Sometimes we have complete (or near–complete) data about everybody in a population. For example, in the UK the decennial (i.e. every ten years) census is a count of everybody, including certain characteristics such as health, education, and employment. In this case the population is everybody in the UK.

More often than not it is impractical to ask everybody our questions. Usually the cost and time required to carry out such a survey prohibit asking every single person what we want to know, but also very few people would answer everything that they were asked (the only reason everybody responds to the census is because it’s a crime not to complete the census and people have been prosecuted for not completing it). Instead we take a sample of the population, and infer, from our sample, what the population is like.

For example, we might ask a random sample of 1,000 people what their favourite hot drink is. It’s not that we want to know what this 1,000 people think more than any other 1,000 people. Instead, they are our sample and, based on their responses, we can infer what the most popular hot drink is for the population. In the UK, the most popular hot drink is tea, but everybody knows it should be coffee.

Coffee is clearly superior to tea

Obtaining knowledge about a population by inferring from a sample is the cornerstone of quantitative social science research, and uses many statistical techniques to be able to do this. The good news is the most difficult challenge is often deciding which technique to use; using the technique is often like following a recipe.

Types of samples

Not all samples are created equal. To be able to infer to a population we need to ensure our sample is representative. If our sample is not representative the patterns and behaviours we find in the sample might not be present in the population. As a very crude example, if we want to know how many years of formal education the population of the UK has on average we cannot simply sample individuals from a university, as these individuals are likely to have been in formal education for a greater number of years than average (especially so if you ask the staff, too).

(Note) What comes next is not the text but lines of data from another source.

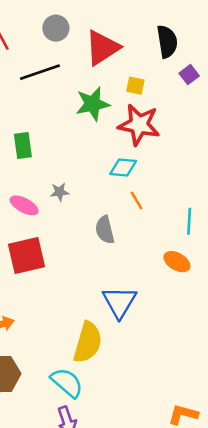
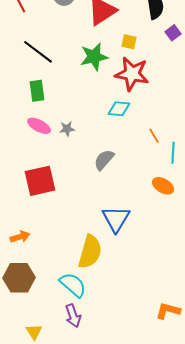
black line: (40, 72) -> (38, 52), moved, turned 56
orange line: (137, 201) -> (154, 136), moved
pink ellipse: (24, 205) -> (39, 126), moved
gray semicircle: (105, 230) -> (104, 160), turned 55

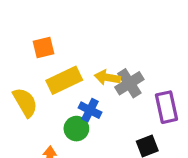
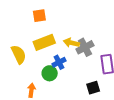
orange square: (44, 48) -> (39, 16), moved
blue cross: (90, 110) -> (59, 62), turned 32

Samples that are representative are random which means that every member of our population of interest is as likely as any other to be included in our sample. Samples that are not representative include convenience samples, snowball samples, or quota samples. In our example above, every individual in the UK would need to be as likely to be asked as any other, whereas clearly by sampling at a university this is not the case.

To ensure our sample is random we first decide what our population of interest is, based on our research question. If we want to know what the average number of years of formal education is for all individuals in the UK, then all individuals in the UK is our population of interest.

Our population doesn’t have to be this large, though. Our research question might be how much time, on average, do university students spend studying. In this case our population of interest is students at university.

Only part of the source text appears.